To solve the given problem step by step, we will break it down into two parts as specified in the question.
### Part (a): Find the projection of \( \vec{BC} \) on \( \vec{AB} \)
1. **Determine the coordinates of points A, B, and C**:
- \( A(2, 3, 4) \)
- \( B(4, 3, 2) \)
- \( C(5, 2, -1) \)
2. **Find the vectors \( \vec{AB} \) and \( \vec{BC} \)**:
- \( \vec{AB} = \vec{B} - \vec{A} = (4 - 2, 3 - 3, 2 - 4) = (2, 0, -2) \)
- \( \vec{BC} = \vec{C} - \vec{B} = (5 - 4, 2 - 3, -1 - 2) = (1, -1, -3) \)

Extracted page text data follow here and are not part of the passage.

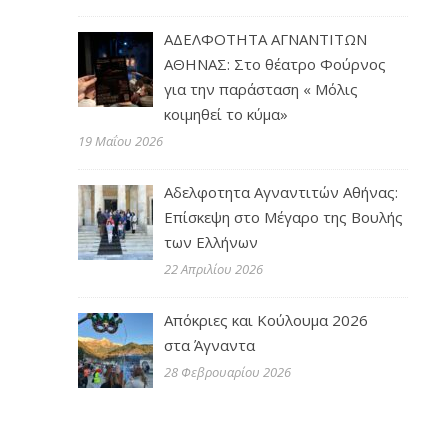
ΑΔΕΛΦΟΤΗΤΑ ΑΓΝΑΝΤΙΤΩΝ
ΑΘΗΝΑΣ: Στο θέατρο Φούρνος
για την παράσταση « Μόλις
κοιμηθεί το κύμα»
19 Μαΐου 2026
Αδελφοτητα Αγναντιτών Αθήνας:
Επίσκεψη στο Μέγαρο της Βουλής
των Ελλήνων
22 Απριλίου 2026
Απόκριες και Κούλουμα 2026
στα Άγναντα
28 Φεβρουαρίου 2026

3. **Calculate the magnitude of \( \vec{AB} \)**:
\[
|\vec{AB}| = \sqrt{(2)^2 + (0)^2 + (-2)^2} = \sqrt{4 + 0 + 4} = \sqrt{8}
\]
4. **Find the dot product \( \vec{BC} \cdot \vec{AB} \)**:
\[
\vec{BC} \cdot \vec{AB} = (1)(2) + (-1)(0) + (-3)(-2) = 2 + 0 + 6 = 8
\]
5. **Calculate the projection of \( \vec{BC} \) on \( \vec{AB} \)**:
\[
\text{Projection of } \vec{BC} \text{ on } \vec{AB} = \frac{\vec{BC} \cdot \vec{AB}}{|\vec{AB}|} = \frac{8}{\sqrt{8}} = \sqrt{8}
\]
### Part (b): Find the area of triangle ABC
1. **Use the formula for the area of triangle formed by two vectors**:
\[
\text{Area} = \frac{1}{2} |\vec{AB} \times \vec{BC}|
\]
2. **Set up the determinant for the cross product \( \vec{AB} \times \vec{BC} \)**:
\[
\vec{AB} = (2, 0, -2), \quad \vec{BC} = (1, -1, -3)
\]
\[
\vec{AB} \times \vec{BC} = \begin{vmatrix}
\hat{i} & \hat{j} & \hat{k} \\
2 & 0 & -2 \\
1 & -1 & -3
\end{vmatrix}
\]
3. **Calculate the determinant**:
- Expanding the determinant:
\[
= \hat{i} \begin{vmatrix} 0 & -2 \\ -1 & -3 \end{vmatrix} - \hat{j} \begin{vmatrix} 2 & -2 \\ 1 & -3 \end{vmatrix} + \hat{k} \begin{vmatrix} 2 & 0 \\ 1 & -1 \end{vmatrix}
\]
\[
= \hat{i} (0 \cdot -3 - (-2) \cdot -1) - \hat{j} (2 \cdot -3 - (-2) \cdot 1) + \hat{k} (2 \cdot -1 - 0 \cdot 1)
\]
\[
= \hat{i} (0 - 2) - \hat{j} (-6 + 2) + \hat{k} (-2)
\]
\[
= -2\hat{i} + 4\hat{j} - 2\hat{k}
\]
4. **Find the magnitude of the cross product**:
\[
|\vec{AB} \times \vec{BC}| = \sqrt{(-2)^2 + 4^2 + (-2)^2} = \sqrt{4 + 16 + 4} = \sqrt{24} = 2\sqrt{6}
\]
5. **Calculate the area of triangle ABC**:
\[
\text{Area} = \frac{1}{2} |\vec{AB} \times \vec{BC}| = \frac{1}{2} \cdot 2\sqrt{6} = \sqrt{6}
\]
### Final Answers:
- (a) The projection of \( \vec{BC} \) on \( \vec{AB} \) is \( \sqrt{8} \).
- (b) The area of triangle ABC is \( \sqrt{6} \) square units.